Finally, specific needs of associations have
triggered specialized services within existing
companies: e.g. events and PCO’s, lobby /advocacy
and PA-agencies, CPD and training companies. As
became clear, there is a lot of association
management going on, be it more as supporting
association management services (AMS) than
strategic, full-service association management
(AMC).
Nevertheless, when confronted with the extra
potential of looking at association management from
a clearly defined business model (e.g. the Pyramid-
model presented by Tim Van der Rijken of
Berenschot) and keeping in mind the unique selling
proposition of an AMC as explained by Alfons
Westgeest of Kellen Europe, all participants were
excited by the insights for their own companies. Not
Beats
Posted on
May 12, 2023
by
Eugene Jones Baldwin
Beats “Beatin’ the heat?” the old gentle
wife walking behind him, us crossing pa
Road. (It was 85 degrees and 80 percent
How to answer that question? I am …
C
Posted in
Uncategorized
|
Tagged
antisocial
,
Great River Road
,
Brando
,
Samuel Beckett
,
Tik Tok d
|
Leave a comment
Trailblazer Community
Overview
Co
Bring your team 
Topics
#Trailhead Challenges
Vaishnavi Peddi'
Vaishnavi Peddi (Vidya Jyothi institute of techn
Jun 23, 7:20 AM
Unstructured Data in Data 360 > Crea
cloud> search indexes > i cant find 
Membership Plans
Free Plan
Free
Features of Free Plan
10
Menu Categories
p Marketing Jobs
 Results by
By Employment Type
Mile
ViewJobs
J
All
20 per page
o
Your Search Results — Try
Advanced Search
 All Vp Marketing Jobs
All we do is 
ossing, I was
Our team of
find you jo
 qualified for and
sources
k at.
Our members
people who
▬▬▬▬▬▬▬▬▬▬
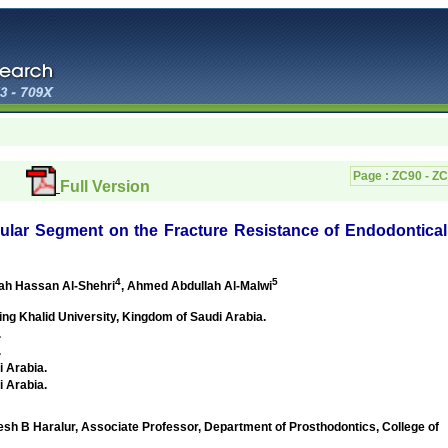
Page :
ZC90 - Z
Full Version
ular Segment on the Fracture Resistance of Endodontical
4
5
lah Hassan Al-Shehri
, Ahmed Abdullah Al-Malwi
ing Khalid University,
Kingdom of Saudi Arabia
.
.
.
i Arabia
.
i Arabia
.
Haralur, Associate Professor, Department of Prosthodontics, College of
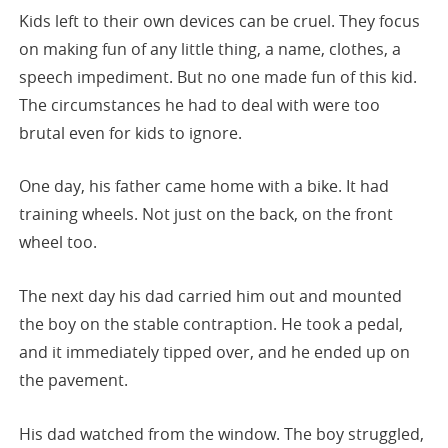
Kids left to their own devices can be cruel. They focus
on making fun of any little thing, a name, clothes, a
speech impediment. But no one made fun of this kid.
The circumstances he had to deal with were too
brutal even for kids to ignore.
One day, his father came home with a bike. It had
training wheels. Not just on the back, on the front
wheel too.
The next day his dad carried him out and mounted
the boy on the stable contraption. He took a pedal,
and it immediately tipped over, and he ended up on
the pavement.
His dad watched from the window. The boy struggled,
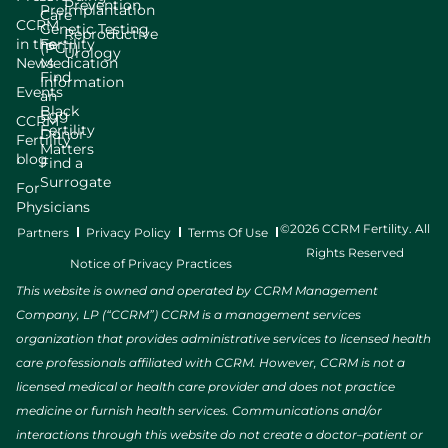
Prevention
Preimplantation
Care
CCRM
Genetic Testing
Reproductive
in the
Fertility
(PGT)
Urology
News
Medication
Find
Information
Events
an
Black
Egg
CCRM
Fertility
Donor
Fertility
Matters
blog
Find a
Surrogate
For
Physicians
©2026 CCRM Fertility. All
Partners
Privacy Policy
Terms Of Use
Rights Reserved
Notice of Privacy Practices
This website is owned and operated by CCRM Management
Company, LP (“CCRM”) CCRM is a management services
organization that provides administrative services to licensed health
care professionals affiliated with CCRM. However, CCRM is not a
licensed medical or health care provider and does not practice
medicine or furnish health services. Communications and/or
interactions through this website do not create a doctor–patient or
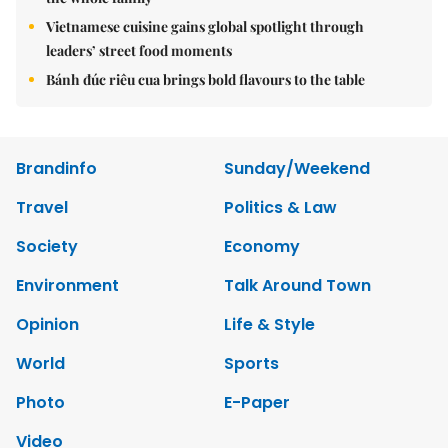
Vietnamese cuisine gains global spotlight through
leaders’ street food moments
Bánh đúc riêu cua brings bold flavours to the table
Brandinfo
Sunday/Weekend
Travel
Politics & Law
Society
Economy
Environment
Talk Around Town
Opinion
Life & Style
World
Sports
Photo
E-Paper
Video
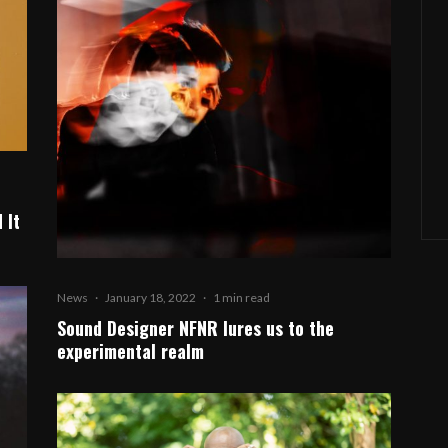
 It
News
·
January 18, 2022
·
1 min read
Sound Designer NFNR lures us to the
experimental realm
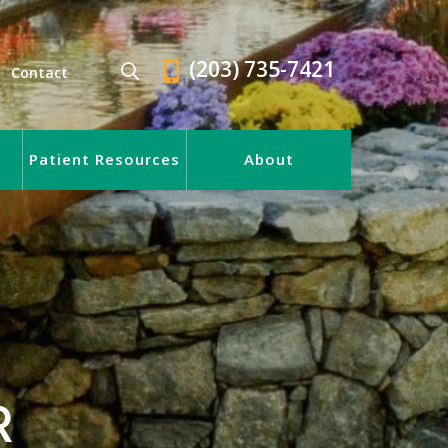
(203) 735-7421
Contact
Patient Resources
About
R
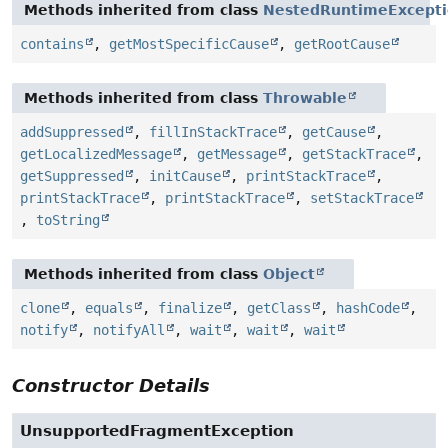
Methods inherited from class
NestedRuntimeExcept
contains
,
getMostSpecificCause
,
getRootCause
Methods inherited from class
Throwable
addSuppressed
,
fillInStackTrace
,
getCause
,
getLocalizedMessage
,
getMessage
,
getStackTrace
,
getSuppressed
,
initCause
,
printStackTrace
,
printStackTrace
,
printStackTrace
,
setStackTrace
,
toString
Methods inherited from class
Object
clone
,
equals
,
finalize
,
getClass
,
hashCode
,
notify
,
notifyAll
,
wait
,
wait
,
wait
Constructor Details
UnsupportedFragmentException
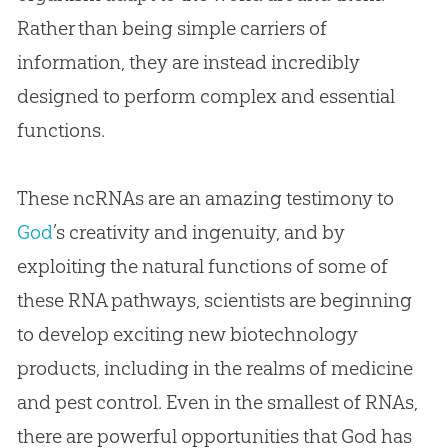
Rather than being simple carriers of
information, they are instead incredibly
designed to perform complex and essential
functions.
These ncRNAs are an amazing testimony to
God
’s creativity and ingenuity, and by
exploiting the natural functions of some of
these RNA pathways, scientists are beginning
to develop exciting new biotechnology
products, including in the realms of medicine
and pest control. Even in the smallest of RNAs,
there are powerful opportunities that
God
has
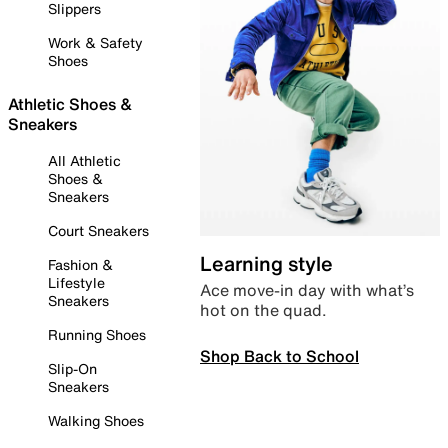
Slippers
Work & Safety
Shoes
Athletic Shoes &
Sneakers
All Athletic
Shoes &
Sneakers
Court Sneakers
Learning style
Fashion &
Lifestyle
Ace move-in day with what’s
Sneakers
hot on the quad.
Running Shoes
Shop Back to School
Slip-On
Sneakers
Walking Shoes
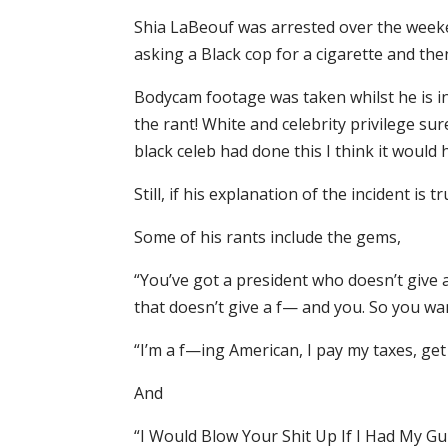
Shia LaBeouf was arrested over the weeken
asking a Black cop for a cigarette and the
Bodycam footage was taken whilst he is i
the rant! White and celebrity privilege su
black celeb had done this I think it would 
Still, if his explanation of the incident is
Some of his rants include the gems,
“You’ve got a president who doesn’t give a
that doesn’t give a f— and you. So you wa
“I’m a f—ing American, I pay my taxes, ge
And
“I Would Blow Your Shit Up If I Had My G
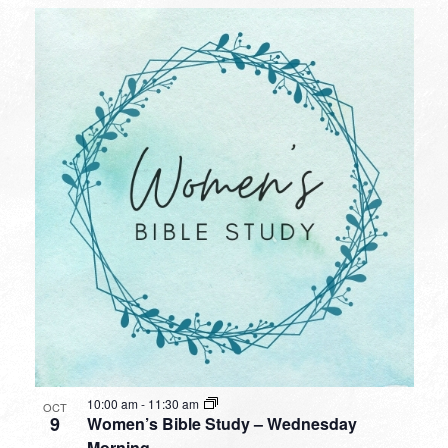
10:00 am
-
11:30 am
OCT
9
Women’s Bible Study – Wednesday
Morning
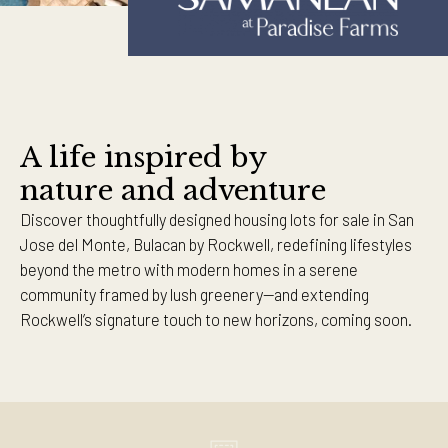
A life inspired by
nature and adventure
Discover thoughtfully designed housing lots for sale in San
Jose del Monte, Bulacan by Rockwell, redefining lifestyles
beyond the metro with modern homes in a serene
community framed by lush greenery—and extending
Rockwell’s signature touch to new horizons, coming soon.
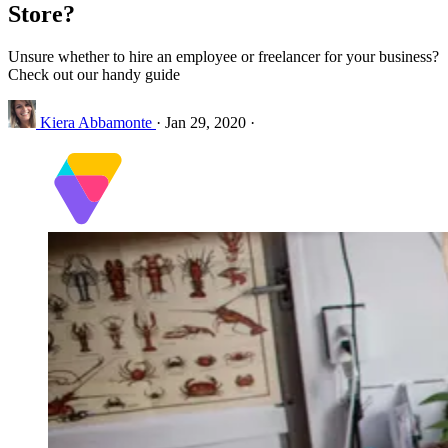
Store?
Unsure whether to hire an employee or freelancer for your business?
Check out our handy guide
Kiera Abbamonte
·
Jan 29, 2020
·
▬▬▬▬▬▬▬▬▬▬
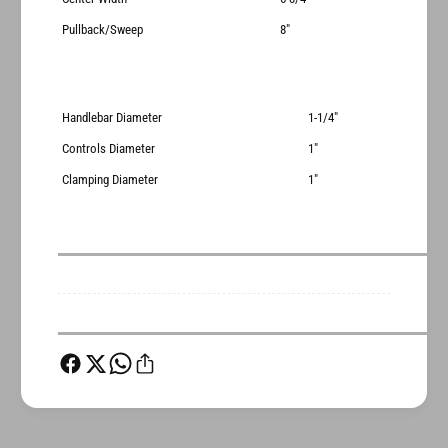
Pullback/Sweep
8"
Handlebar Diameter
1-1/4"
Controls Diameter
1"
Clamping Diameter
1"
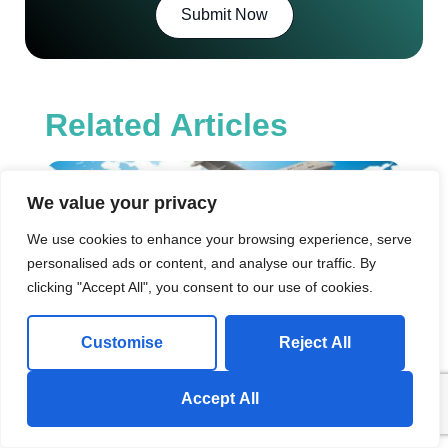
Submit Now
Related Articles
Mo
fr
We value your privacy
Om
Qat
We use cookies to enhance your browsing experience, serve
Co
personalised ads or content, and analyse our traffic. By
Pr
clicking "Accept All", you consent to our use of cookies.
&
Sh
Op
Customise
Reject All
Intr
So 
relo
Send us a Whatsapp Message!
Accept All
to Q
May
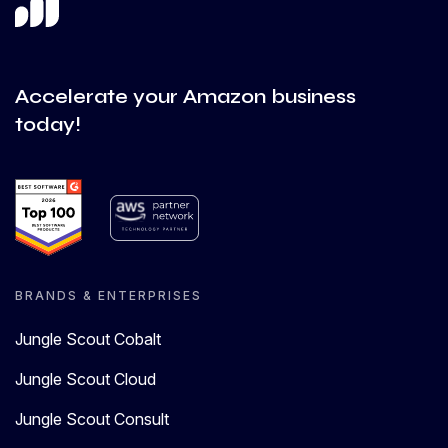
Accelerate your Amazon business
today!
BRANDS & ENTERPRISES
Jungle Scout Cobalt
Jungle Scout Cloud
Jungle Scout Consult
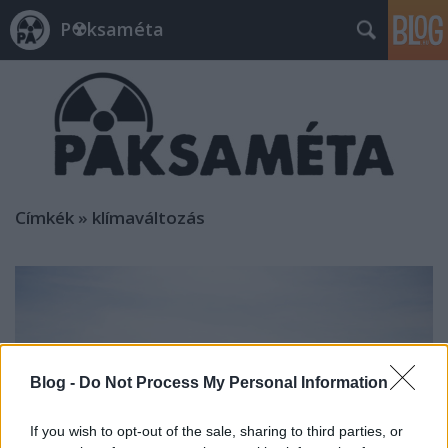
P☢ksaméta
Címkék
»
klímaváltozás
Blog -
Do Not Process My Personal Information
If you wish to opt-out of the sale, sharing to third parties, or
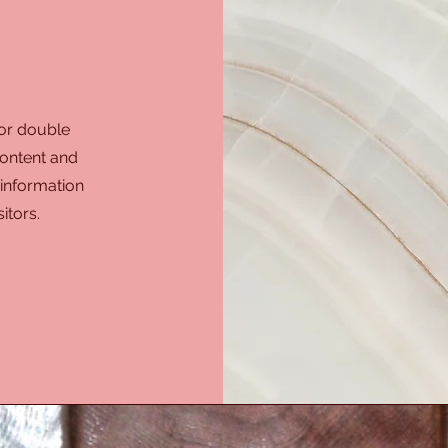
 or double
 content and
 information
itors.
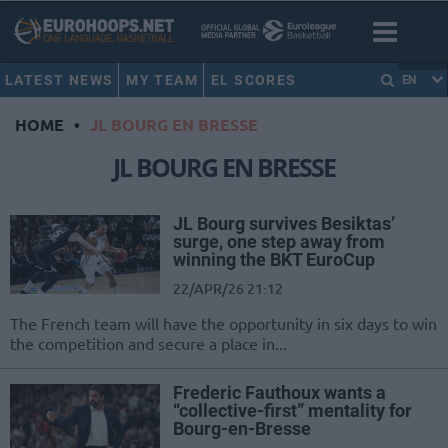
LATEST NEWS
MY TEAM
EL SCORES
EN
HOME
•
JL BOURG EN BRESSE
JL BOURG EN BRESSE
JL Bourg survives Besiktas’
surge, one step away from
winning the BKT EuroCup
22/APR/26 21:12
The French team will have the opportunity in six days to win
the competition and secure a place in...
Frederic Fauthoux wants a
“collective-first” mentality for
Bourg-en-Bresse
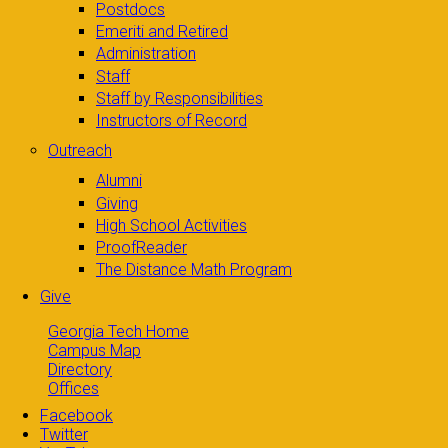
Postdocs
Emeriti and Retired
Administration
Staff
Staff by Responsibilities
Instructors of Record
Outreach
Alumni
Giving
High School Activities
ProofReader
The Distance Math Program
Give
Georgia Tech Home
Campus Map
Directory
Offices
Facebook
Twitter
▬▬▬▬▬▬▬▬▬▬
Tell how many lines in the material contain the word "there". Only the number is wanted.

_EXERCISE RESPONSE_
2